Bounding box prediction data

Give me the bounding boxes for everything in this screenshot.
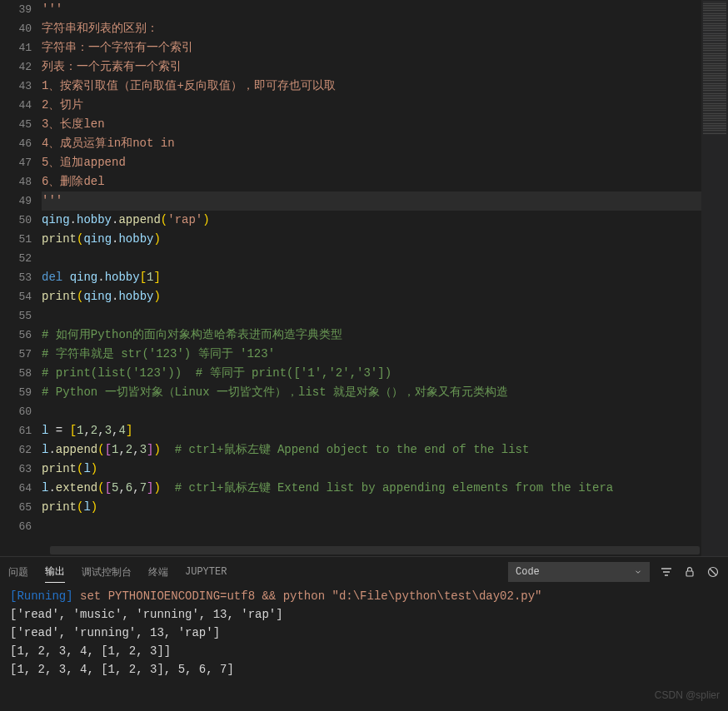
editor-area: 3940414243444546474849505152535455565758… (0, 0, 728, 556)
code-line[interactable]: 列表：一个元素有一个索引 (42, 57, 701, 77)
watermark-text: CSDN @splier (655, 689, 720, 701)
line-number: 63 (0, 460, 32, 479)
tab-output[interactable]: 输出 (45, 561, 65, 583)
code-line[interactable]: del qing.hobby[1] (42, 268, 701, 287)
terminal-output-line: [1, 2, 3, 4, [1, 2, 3], 5, 6, 7] (10, 660, 718, 679)
line-number: 60 (0, 402, 32, 421)
line-number: 51 (0, 230, 32, 249)
line-number: 41 (0, 38, 32, 57)
code-line[interactable]: l.append([1,2,3]) # ctrl+鼠标左键 Append obj… (42, 440, 701, 460)
bottom-panel: 问题 输出 调试控制台 终端 JUPYTER Code [Running] se… (0, 556, 728, 711)
tab-problems[interactable]: 问题 (8, 562, 28, 583)
tab-terminal[interactable]: 终端 (148, 562, 168, 583)
code-line[interactable] (42, 402, 701, 421)
code-line[interactable]: ''' (42, 191, 701, 211)
code-line[interactable]: 3、长度len (42, 115, 701, 134)
line-number: 59 (0, 383, 32, 402)
code-line[interactable]: l = [1,2,3,4] (42, 421, 701, 440)
code-line[interactable]: print(qing.hobby) (42, 287, 701, 306)
line-number: 49 (0, 191, 32, 211)
code-content[interactable]: '''字符串和列表的区别：字符串：一个字符有一个索引列表：一个元素有一个索引1、… (42, 0, 701, 556)
terminal-output-line: [1, 2, 3, 4, [1, 2, 3]] (10, 642, 718, 660)
code-line[interactable]: # Python 一切皆对象（Linux 一切皆文件），list 就是对象（），… (42, 383, 701, 402)
line-number: 64 (0, 479, 32, 498)
minimap[interactable] (701, 0, 728, 556)
code-line[interactable]: # 如何用Python的面向对象构造哈希表进而构造字典类型 (42, 326, 701, 345)
terminal-run-line: [Running] set PYTHONIOENCODING=utf8 && p… (10, 587, 718, 605)
chevron-down-icon (634, 568, 642, 576)
code-line[interactable] (42, 249, 701, 268)
line-number: 61 (0, 421, 32, 440)
filter-icon[interactable] (660, 565, 673, 579)
line-number: 48 (0, 172, 32, 191)
line-number: 54 (0, 287, 32, 306)
line-number: 40 (0, 19, 32, 38)
code-line[interactable] (42, 517, 701, 536)
code-line[interactable]: 5、追加append (42, 153, 701, 172)
code-line[interactable]: l.extend([5,6,7]) # ctrl+鼠标左键 Extend lis… (42, 479, 701, 498)
code-line[interactable]: qing.hobby.append('rap') (42, 211, 701, 230)
output-terminal[interactable]: [Running] set PYTHONIOENCODING=utf8 && p… (0, 587, 728, 711)
code-line[interactable]: print(qing.hobby) (42, 230, 701, 249)
svg-rect-0 (686, 571, 693, 576)
terminal-output-line: ['read', 'running', 13, 'rap'] (10, 624, 718, 642)
terminal-output-line: ['read', 'music', 'running', 13, 'rap'] (10, 605, 718, 624)
line-number: 45 (0, 115, 32, 134)
line-number: 65 (0, 498, 32, 517)
code-line[interactable] (42, 306, 701, 326)
panel-tab-bar: 问题 输出 调试控制台 终端 JUPYTER Code (0, 557, 728, 587)
code-line[interactable]: # print(list('123')) # 等同于 print(['1','2… (42, 364, 701, 383)
line-number: 66 (0, 517, 32, 536)
tab-jupyter[interactable]: JUPYTER (185, 563, 227, 581)
panel-actions: Code (508, 562, 720, 582)
lock-icon[interactable] (683, 565, 696, 579)
line-number: 62 (0, 440, 32, 460)
line-number: 47 (0, 153, 32, 172)
line-number: 52 (0, 249, 32, 268)
code-editor[interactable]: 3940414243444546474849505152535455565758… (0, 0, 701, 556)
code-line[interactable]: # 字符串就是 str('123') 等同于 '123' (42, 345, 701, 364)
line-number: 56 (0, 326, 32, 345)
line-number: 44 (0, 96, 32, 115)
code-line[interactable]: print(l) (42, 460, 701, 479)
code-line[interactable]: 1、按索引取值（正向取值+反向取值），即可存也可以取 (42, 77, 701, 96)
code-line[interactable]: 字符串：一个字符有一个索引 (42, 38, 701, 57)
line-number: 53 (0, 268, 32, 287)
clear-output-icon[interactable] (706, 565, 720, 579)
line-number: 55 (0, 306, 32, 326)
code-line[interactable]: 4、成员运算in和not in (42, 134, 701, 153)
line-number: 43 (0, 77, 32, 96)
line-number: 57 (0, 345, 32, 364)
select-value: Code (516, 566, 540, 578)
horizontal-scrollbar[interactable] (50, 546, 700, 554)
line-number: 39 (0, 0, 32, 19)
line-number: 42 (0, 57, 32, 77)
output-channel-select[interactable]: Code (508, 562, 650, 582)
line-number: 50 (0, 211, 32, 230)
line-number: 58 (0, 364, 32, 383)
code-line[interactable]: 字符串和列表的区别： (42, 19, 701, 38)
code-line[interactable]: 2、切片 (42, 96, 701, 115)
code-line[interactable]: 6、删除del (42, 172, 701, 191)
tab-debug-console[interactable]: 调试控制台 (82, 562, 132, 583)
code-line[interactable]: print(l) (42, 498, 701, 517)
line-number: 46 (0, 134, 32, 153)
line-number-gutter: 3940414243444546474849505152535455565758… (0, 0, 42, 556)
code-line[interactable]: ''' (42, 0, 701, 19)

• **Exercise prompt**
Check the entries above for the word "print" and copy every line where it turns up.

• **Expected answer**
code-line[interactable]: print(qing.hobby) (42, 287, 701, 306)
code-line[interactable]: print(qing.hobby) (42, 230, 701, 249)
code-line[interactable]: # print(list('123')) # 等同于 print(['1','2… (42, 364, 701, 383)
code-line[interactable]: print(l) (42, 460, 701, 479)
code-line[interactable]: print(l) (42, 498, 701, 517)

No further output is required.